Even before Humphrey's surgery, the Ravens were being hit with injuries at cornerback. Pepe Williams will be sidelined until October following ankle surgery and Trayvon Mullen may miss the entire season following toe surgery. Jalyn Armour-Davis was back on the field for Thursday's walkthrough and joined Kevon Seymour, Ar'Darius Washington and Brandon Stephens taking the lion's share of reps at cornerback. Rock Ya-Sin and Arthur Maulet remained sidelined, while Jordan Swann did not practice.

"If they need me to start and step up, I can do it," Seymour said. "We have a lot of talented guys in the room that can step up and get the job done. We're not worried about it. We're stacked. Whether we're getting credit or not, we don't worry about it. We strive to be the best."

Kyle Hamilton's Ability to Play Slot Cornerback Could Be Utilized

Second-year safety Kyle Hamilton played significant snaps as a slot cornerback last season when Marcus Williams and Chuck Clark started at safety. Hamilton and Williams are the starting safeties heading into this season, but with the injuries at cornerback, Hamilton's ability to play slot corner could be utilized again.

"With Kyle, it's a function of how much we want to move him around on a per-play basis," Macdonald said. "It's not easy going from one position to another. Whoever fills in for his role – if and when we do move him – that's something else that we're considering. So, it's not just Kyle that we're considering when you talk about moving him."

Geno Stone and Daryl Worley are experienced safeties who can step in if Hamilton slides into the slot, and Stephens can play both safety and cornerback. The versatility of Baltimore's secondary gives Macdonald plenty of options.

"I'm sure they'll be pieces moving between now and when we kick off," Macdonald said. "I think right now we're just trying to figure out where to put all the spots. It will come into clear focus as the season approaches."

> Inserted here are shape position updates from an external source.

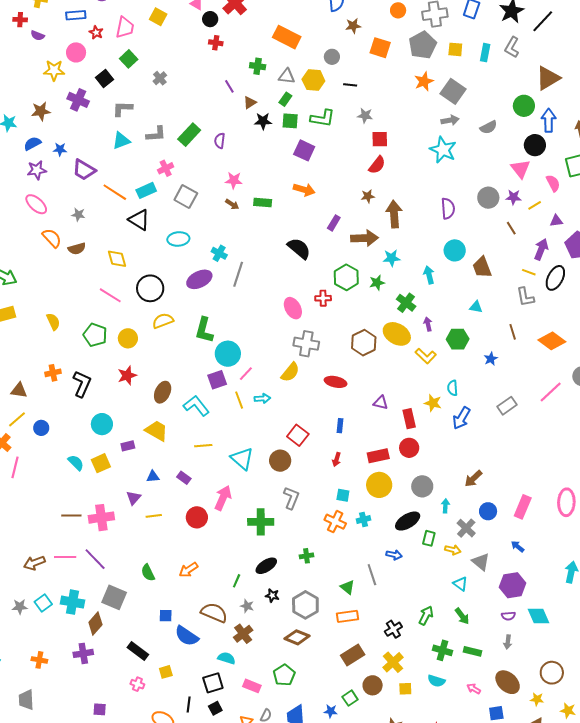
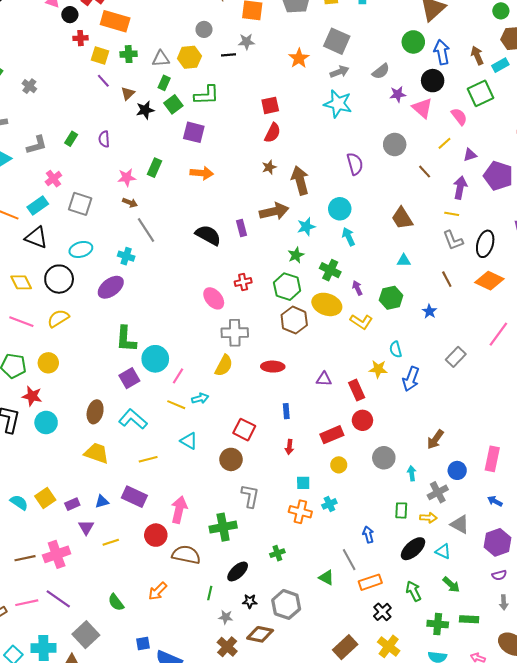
yellow square: (158, 17) -> (100, 56), moved
orange rectangle: (287, 37) -> (115, 21), moved
orange star: (424, 81) -> (299, 58), moved
gray star: (365, 116) -> (246, 42), moved
green square: (290, 121) -> (173, 104), turned -30
green rectangle: (189, 135) -> (71, 139), size x0.6
purple star: (513, 197) -> (398, 94), moved
green rectangle: (263, 202) -> (154, 168), moved, turned -60
purple rectangle: (334, 223) -> (242, 228), moved, turned -35
cyan circle: (455, 250) -> (340, 209), moved
gray line: (238, 274) -> (146, 230), moved, turned -40
green hexagon: (346, 277) -> (287, 287), moved
black ellipse: (555, 278) -> (485, 244), moved
black circle: (150, 288) -> (59, 279), moved
yellow semicircle: (163, 321) -> (58, 318), moved
red star: (127, 375) -> (32, 396), moved, turned -30
purple square: (217, 380) -> (129, 378), moved
yellow line: (239, 400) -> (176, 405), turned -36
cyan circle: (102, 424) -> (46, 423), moved
purple rectangle: (128, 446) -> (72, 504), moved
cyan triangle: (242, 459) -> (189, 441), moved, size x0.7
purple rectangle: (184, 478) -> (134, 497), size x1.6
yellow circle: (379, 485) -> (339, 465), size x0.6
black ellipse: (408, 521) -> (413, 549), moved
gray cross: (466, 528) -> (438, 492), turned 30
blue arrow: (394, 555) -> (368, 535), turned -105
gray square: (114, 597) -> (86, 635), turned 35
brown semicircle: (214, 613) -> (186, 555), moved
green arrow: (426, 615) -> (414, 591), turned -42
orange rectangle: (347, 616) -> (370, 582), moved
brown diamond: (297, 637) -> (260, 634), moved

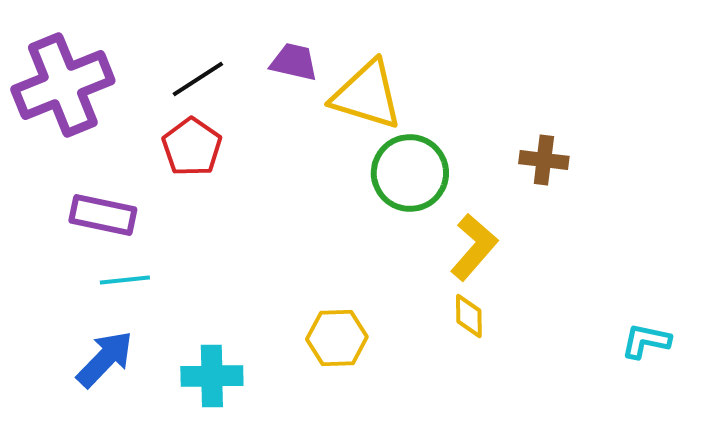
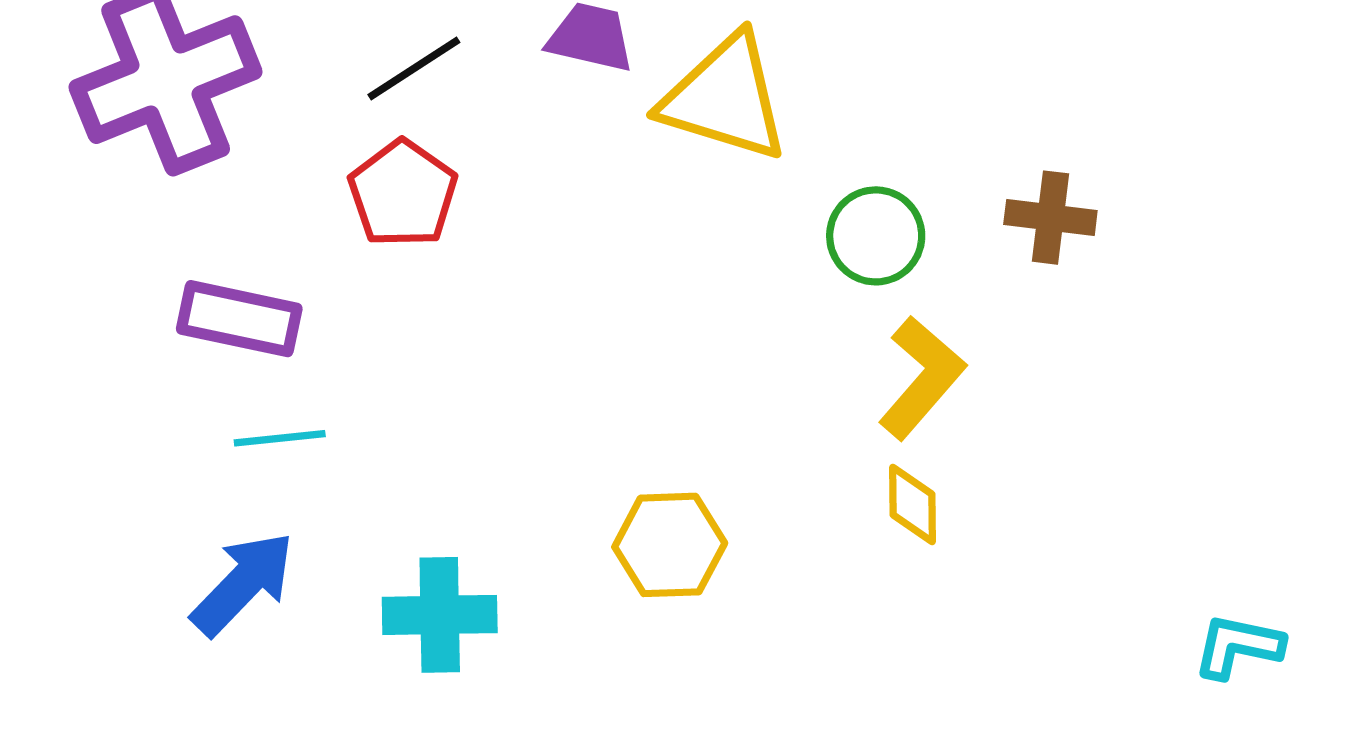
green circle: (410, 173) -> (876, 236), moved, size x0.7
cyan L-shape: (646, 341) -> (1238, 646), moved

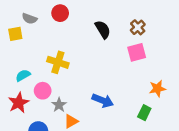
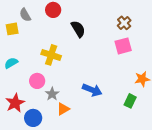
gray semicircle: (30, 19) -> (25, 15), turned 40
black semicircle: (103, 30) -> (78, 29), moved
cyan semicircle: (23, 75) -> (11, 63), moved
red star: (19, 103) -> (15, 103), moved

Todd Monken Explains Why He Calls Plays From Upstairs

Some coaches prefer calling plays from the sidelines, others prefer going upstairs, and many coaches have tried both locations. However, Offensive Coordinator Todd Monken firmly prefers calling plays from the booth.

"Much easier to spread out. Much easier to stay calm," Monken said. "The emotional side of it is much easier, because at the moment you feel like if you scream, no one's right there although you think they can hear you through the glass.

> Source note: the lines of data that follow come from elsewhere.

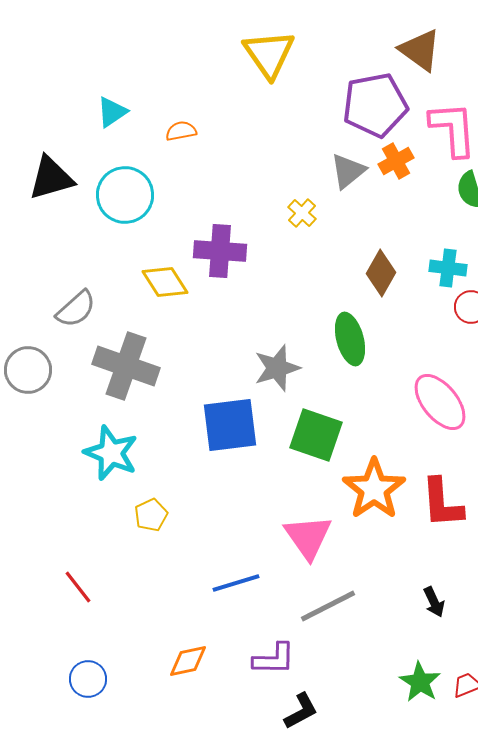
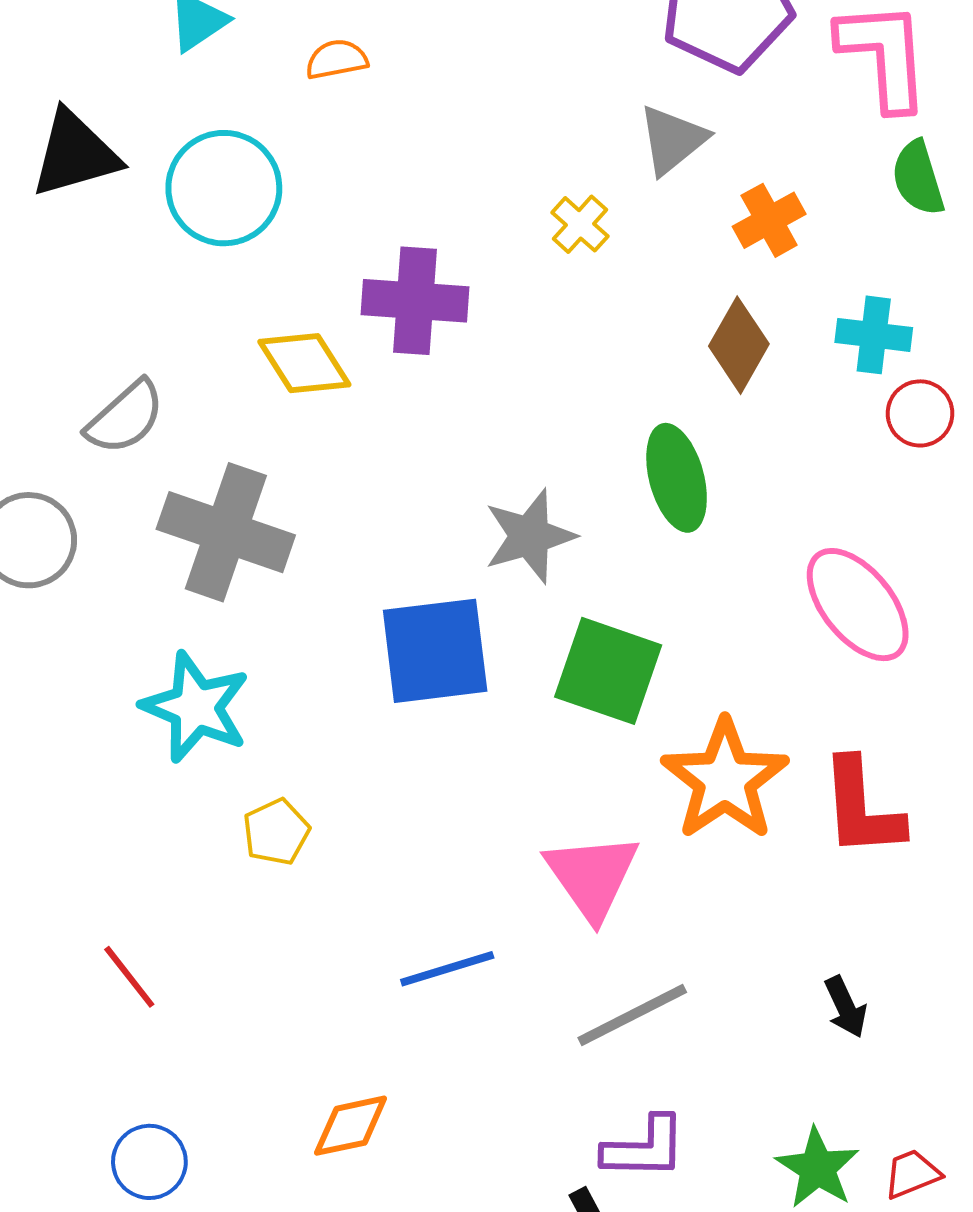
orange cross: (396, 161) -> (769, 220), moved
purple L-shape: (274, 659) -> (644, 1148), moved

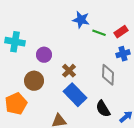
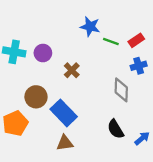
purple circle: (44, 55) -> (43, 53), moved
brown cross: (69, 71) -> (72, 70), moved
blue rectangle: (75, 95) -> (64, 113), moved

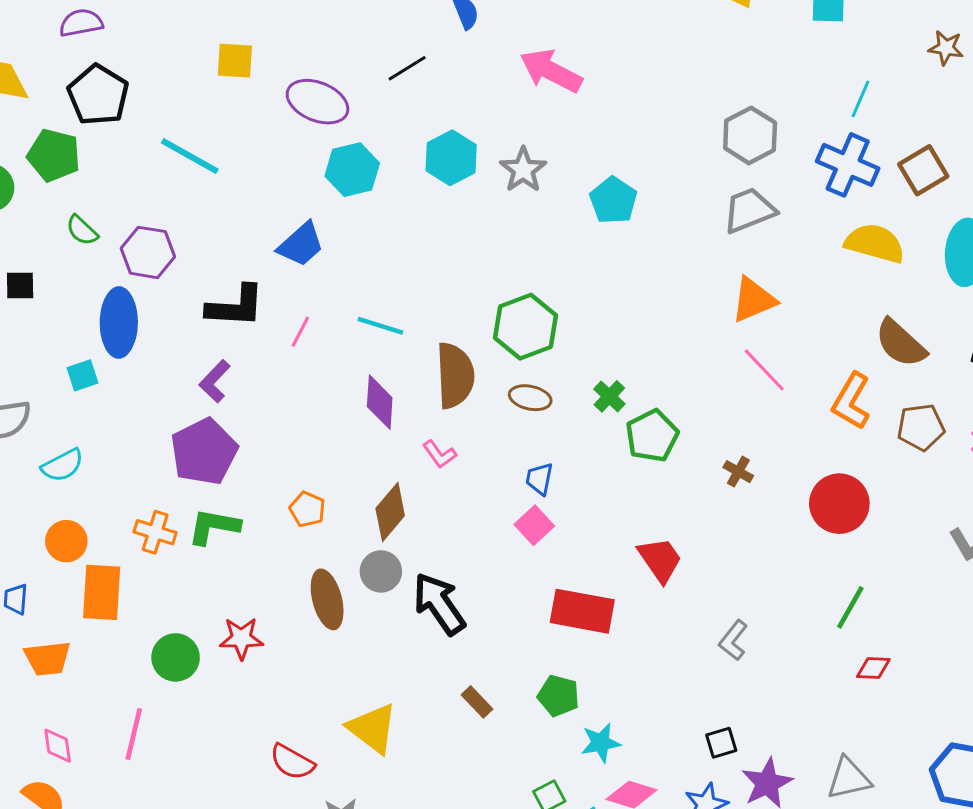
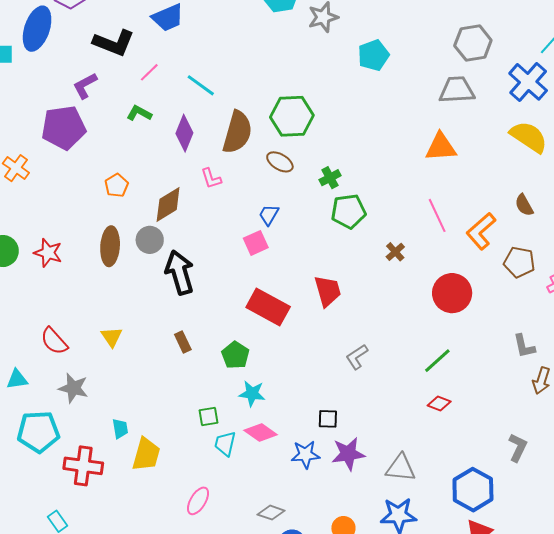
brown semicircle: (901, 343) -> (524, 205), size x0.6
pink line: (764, 370) -> (437, 215), moved
green L-shape: (214, 526) -> (139, 113), moved, size x0.7
yellow triangle: (373, 728) -> (112, 337), size x0.6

"The reality is it allows you to stay a lot more calm, focused. I'm human. It doesn't mean I don't get frustrated or I don't make mistakes. But I can see it better."

Zay Flowers Already Has Elite Quickness As He Develops Other Parts of His Game

The quickness of first-round wide receiver Zay Flowers has given defenders fits since he was drafted. It began at rookie minicamp and continued during mandatory minicamp and training camp.

Now opponents are seeing it firsthand. Flowers had a sweet juke move that left an Eagles defender gasping for air in the preseason opener.

Then during two days of joint practices against the Commanders, Flowers consistently put Washington's defensive backs on skates.

Flowers' quickness is something that Monken doesn't have to coach up. However, the Ravens are working with Flowers on other parts of his game in hopes of making him an even more dangerous weapon in his rookie season and beyond.

"Usually, a player's elite skillset shows up," Monken said. "The ability to stop on a dime and make people miss – you'll see that show up. "That is obviously a strength of his. Now, we're working to refine some of the other things that will make him a complete player."